People at my age. In a relationship. Dating. Looking for someone. Getting married. Having children. I'm happy that most of them have theirs, and I'm happy that I don't. (Well, maybe.) But at least, I'm learning so much from not having one, and enjoying too all the while dreaming of that person, that days, when I'll be finally in a serious, committed relationship with someone responsible enough to take the commitment. Recently, I've felt a couple of mixed emotions such as happiness over just having a friend by your side who'll stick with you, at your worse and would care to treat you with coffee and ice cream to lift up the mood. I also felt sadness with a friend who told I could have been the perfect girl for him but I am most suited to be treated like a sibling, to him. I felt excitement overhearing someone liked my best friend and with that excitement, came a little bit of anger for he really never liked it. I felt contentment over just having found friends I could keep for the rest of my life, but a little afraid that I won't be entering into a relationship soon, because of them. I was confused why a friend was confused over my joke which sounded serious, but seriously it was only a joke. And just today, I felt inspired when I heard Canon played in string quartet and imagined that is just the perfect music for a proposal. (In totally unrelated news, I love blogs because I could just write with my run-on sentences without being scolded by my father). I also wonder, why fathers should always have a say about your boyfriend. Anyhow, even me... I'm all psyched up with these relationship thingy but... recently, I realized I'm just not ready for it... anymore.

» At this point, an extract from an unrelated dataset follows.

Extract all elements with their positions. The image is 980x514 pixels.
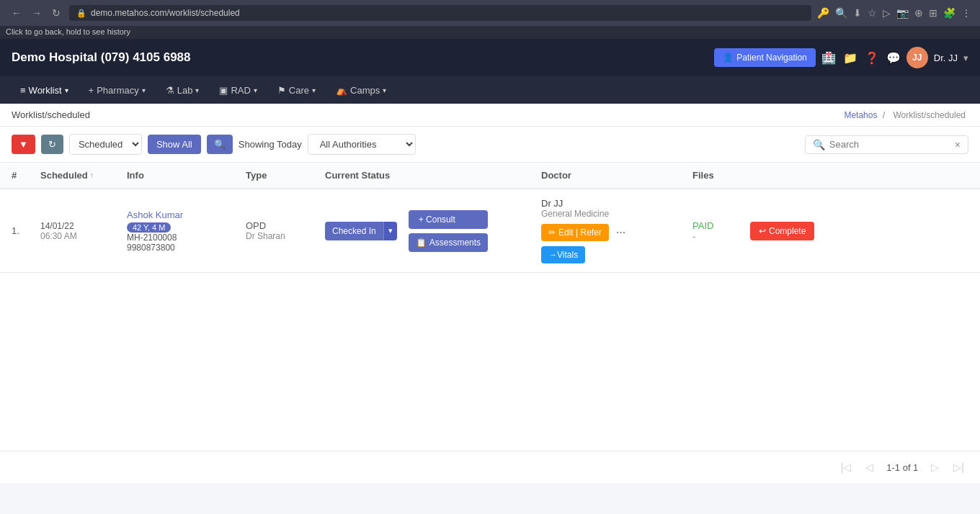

People at my age. We wonder how it feels like to just to lay around and watch TV with someone during rainy days. We get hurt with our dreams shattered away with people leaving. We have a minute in every day thinking about the person who keeps us sad or happy at night, at the moment. We cry about past love stories and reminisce about it again and again. We love, we fall-out, we regret, we justify but in the end, realize that it was all worth it and think "it was good while it lasted, the moments have been seized". We hate the bitter after taste but still hope to meet the dessert, sometime in the future. We have friends whom we talk about it again and again. Probably, the media, the movies, the arts, the literature or life itself is to be blamed. We are just a generation, that is so into love.